Get ready for some very exciting London theatre news! Broadway cult phenomenon Be More Chill will be returning to London on 30 June to 5 September 2021 for a 10-week run at the West End’s Shaftesbury Theatre before & Juliet reopens this September. Featuring a Tony Award®-nominated score bursting with addictive beats that will leave you riddled with earworms long after the curtain falls, this mind-bendingly fun hit musical is as audibly soothing as it is visually stunning. “He didn’t get hugged enough.Be More Chill West End musical tickets on sale now! With the game almost over, he imagined throwing the axe at the kid who shoved him in a locker in sixth grade. He went on to throw at Bill Cosby, people who walk too slowly in Times Square, “my anxiety around things like awards,” fractional-reserve banking (“I’m not a fan”), and the chairman of the F.C.C.

On his next turn, he pictured “the Latin teacher who nearly failed me for missing an assignment the weekend we opened ‘Macbeth’ and told me, ‘What are you going to do with all of this theatre stuff?’ While I was learning Latin.” Another four. “I think it’s poisoning America.” Thwap! Four points. Was he picturing anyone on the bull’s-eye? “Whoever invented ‘The Bachelor,’ ” he said. “She pointed out, ‘You’re very clever, and sometimes you say things to your friends and classmates that are really mean.’ She cared a lot about making sure I didn’t become a douchebag.” Roland’s high-school-theatre career threatened to do the same, as he discovered when his drama teacher sat him down one day when he was fifteen. In “Be More Chill,” the SQUIP turns Jeremy into a popular jerk. He starred in school plays-“They had a really bomb theatre program”-and this somehow earned him social capital. “Between you and me, I can imagine certain mean writers’ heads in those bull’s-eyes.”

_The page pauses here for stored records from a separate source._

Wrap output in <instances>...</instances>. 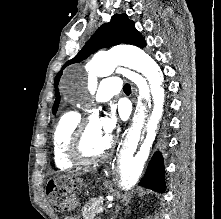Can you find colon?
<instances>
[{"label": "colon", "mask_w": 221, "mask_h": 219, "mask_svg": "<svg viewBox=\"0 0 221 219\" xmlns=\"http://www.w3.org/2000/svg\"><path fill=\"white\" fill-rule=\"evenodd\" d=\"M48 193L53 201H56L58 196L64 191V187L60 182H51L48 185ZM64 210H70L69 206H65Z\"/></svg>", "instance_id": "obj_1"}]
</instances>
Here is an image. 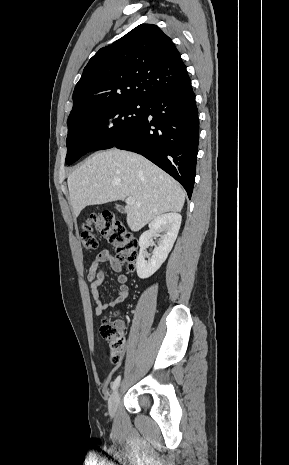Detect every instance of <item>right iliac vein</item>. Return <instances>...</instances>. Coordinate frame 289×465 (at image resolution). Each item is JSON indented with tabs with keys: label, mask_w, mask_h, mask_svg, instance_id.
Wrapping results in <instances>:
<instances>
[{
	"label": "right iliac vein",
	"mask_w": 289,
	"mask_h": 465,
	"mask_svg": "<svg viewBox=\"0 0 289 465\" xmlns=\"http://www.w3.org/2000/svg\"><path fill=\"white\" fill-rule=\"evenodd\" d=\"M119 400H120V393L117 388L113 391V393L111 394L109 398L108 408H109V414L111 417H114L116 414Z\"/></svg>",
	"instance_id": "1"
}]
</instances>
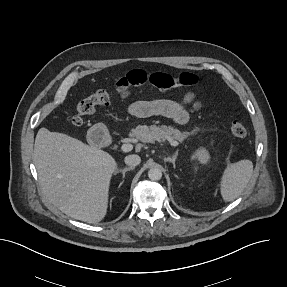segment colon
<instances>
[{"label": "colon", "mask_w": 287, "mask_h": 287, "mask_svg": "<svg viewBox=\"0 0 287 287\" xmlns=\"http://www.w3.org/2000/svg\"><path fill=\"white\" fill-rule=\"evenodd\" d=\"M198 82L197 75L190 72L169 74L163 72L147 73L143 70H132L116 83L112 90H98L87 98L82 99L76 106V115L73 118L75 126H80L84 117L93 114L97 107L109 106L113 99H125L133 90L146 85L159 89H172L177 87H191ZM230 132L240 138L247 136V129L243 122L234 119L229 122Z\"/></svg>", "instance_id": "1"}]
</instances>
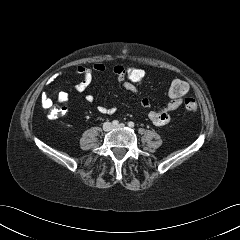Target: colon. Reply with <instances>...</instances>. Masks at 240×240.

“Everybody got that?” Roland sipped a Pepsi and said excitedly, “It sounds very dangerous!” He took a practice throw and landed the axe square in the four-point zone, suggesting hidden reserves of hand-eye coördination. “If we see you visibly intoxicated or throwing in an improper manner while sober, we have to tell you to stop throwing,” Ortiz said. He recommended gripping the axe with both hands and throwing from over your head. The outer ring was worth one point the bull’s-eye was worth five. Two players at a time were to stand side by side on a black line and hurl tennis-racquet-size axes at wooden five-ring targets. “Both have been done a thousand times,” Ortiz said. Roland suggested Axe Body Spray his opponents called themselves the Axe-Holes. He signed a waiver (Kick Axe is not liable if you wind up with a blade in your skull) and joined some strangers.Īn instructor with bleached hair, Ryan Ortiz, split the group into two teams of three and asked each to come up with a team name. He wore jeans and an orange flannel shirt over a punkish mini-golf T-shirt. “I’ve never been here, but all of my neighbors say it’s great,” he said.

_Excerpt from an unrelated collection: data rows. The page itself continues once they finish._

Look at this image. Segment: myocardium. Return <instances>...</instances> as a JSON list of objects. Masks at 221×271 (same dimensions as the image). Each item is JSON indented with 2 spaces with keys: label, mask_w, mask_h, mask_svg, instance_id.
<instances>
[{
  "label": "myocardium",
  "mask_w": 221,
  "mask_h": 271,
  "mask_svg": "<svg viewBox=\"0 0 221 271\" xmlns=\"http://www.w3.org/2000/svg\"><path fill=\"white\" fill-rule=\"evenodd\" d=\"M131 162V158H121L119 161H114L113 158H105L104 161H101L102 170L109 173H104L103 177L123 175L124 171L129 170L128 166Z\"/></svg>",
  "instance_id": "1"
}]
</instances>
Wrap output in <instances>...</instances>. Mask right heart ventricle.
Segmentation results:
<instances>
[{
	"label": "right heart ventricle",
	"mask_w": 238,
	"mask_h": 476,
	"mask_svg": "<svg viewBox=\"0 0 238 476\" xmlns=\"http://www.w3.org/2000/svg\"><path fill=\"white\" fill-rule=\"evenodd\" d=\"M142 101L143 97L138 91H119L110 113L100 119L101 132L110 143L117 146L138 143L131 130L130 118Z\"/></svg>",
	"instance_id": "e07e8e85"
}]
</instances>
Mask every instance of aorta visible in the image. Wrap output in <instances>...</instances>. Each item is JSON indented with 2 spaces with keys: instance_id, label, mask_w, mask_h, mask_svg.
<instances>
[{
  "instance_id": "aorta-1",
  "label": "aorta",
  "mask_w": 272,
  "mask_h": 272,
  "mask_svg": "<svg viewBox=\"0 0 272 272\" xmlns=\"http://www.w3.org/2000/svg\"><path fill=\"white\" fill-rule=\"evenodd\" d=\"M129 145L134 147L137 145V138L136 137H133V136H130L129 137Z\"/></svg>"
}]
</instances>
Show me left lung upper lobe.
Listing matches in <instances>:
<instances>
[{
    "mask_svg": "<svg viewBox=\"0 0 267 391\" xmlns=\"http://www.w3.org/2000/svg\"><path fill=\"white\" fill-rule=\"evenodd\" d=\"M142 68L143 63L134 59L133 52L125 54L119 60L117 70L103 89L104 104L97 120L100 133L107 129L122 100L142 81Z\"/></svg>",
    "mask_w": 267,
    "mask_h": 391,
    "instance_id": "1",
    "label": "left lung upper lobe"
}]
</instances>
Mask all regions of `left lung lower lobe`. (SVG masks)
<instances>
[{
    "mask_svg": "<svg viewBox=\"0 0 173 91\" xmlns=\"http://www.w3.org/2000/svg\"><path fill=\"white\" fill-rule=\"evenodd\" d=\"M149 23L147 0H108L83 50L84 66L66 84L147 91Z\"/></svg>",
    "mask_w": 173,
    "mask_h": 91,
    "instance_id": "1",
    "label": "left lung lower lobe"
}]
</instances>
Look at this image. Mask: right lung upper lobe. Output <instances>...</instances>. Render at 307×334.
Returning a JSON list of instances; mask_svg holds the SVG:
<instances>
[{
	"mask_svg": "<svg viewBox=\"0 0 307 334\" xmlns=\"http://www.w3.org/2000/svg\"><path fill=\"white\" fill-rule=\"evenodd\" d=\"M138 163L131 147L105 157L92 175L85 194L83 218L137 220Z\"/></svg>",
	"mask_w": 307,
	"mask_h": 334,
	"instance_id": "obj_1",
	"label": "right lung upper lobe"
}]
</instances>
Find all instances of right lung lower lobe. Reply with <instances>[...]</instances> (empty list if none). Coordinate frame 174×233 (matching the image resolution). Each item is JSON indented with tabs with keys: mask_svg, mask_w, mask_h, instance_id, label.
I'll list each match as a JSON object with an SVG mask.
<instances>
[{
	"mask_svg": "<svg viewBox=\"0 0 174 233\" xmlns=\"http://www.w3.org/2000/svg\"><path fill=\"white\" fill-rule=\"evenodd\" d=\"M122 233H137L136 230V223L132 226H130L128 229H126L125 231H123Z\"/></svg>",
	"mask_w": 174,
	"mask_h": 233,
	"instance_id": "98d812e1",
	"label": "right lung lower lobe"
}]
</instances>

He’s the kind of guy you might find at a novelty retro-amusement bar, and that is why he requested to meet, one recent Tuesday afternoon, at Kick Axe Throwing, an establishment in Gowanus. In real life, Roland has just turned thirty, is engaged to a live human woman (Stephanie Wessels, who works at a photography studio), and lives in Brooklyn, where nerddom and hipsterdom are indistinguishable. The musical, based on a young-adult novel, arrived on Broadway with a mob of online superfans, who now swarm the Lyceum stage door each night to take selfies with Roland.
Be more chill how to#
Now Roland is making his own bid as Broadway’s reigning nerd-hero, in the new musical “ Be More Chill.” He plays Jeremy, a high-school junior who is hopelessly devoid of social skills, until he takes a SQUIP-“super quantum unit intel processor”-a pill that implants a computer chip in his brain, instructing him on how to be cool. When it opened, in 2016, the actor Will Roland played Evan’s only friend. There’s the green-faced outcast of “Wicked,” the squeaky-clean missionaries of “The Book of Mormon,” the mathlete turned queen bee of “Mean Girls.” The Tony-winning musical “Dear Evan Hansen,” about an antisocial teen who becomes a viral sensation, made a geek heartthrob of its star, Ben Platt. Nerds are often oppressed in life, but on Broadway they’re the ruling class.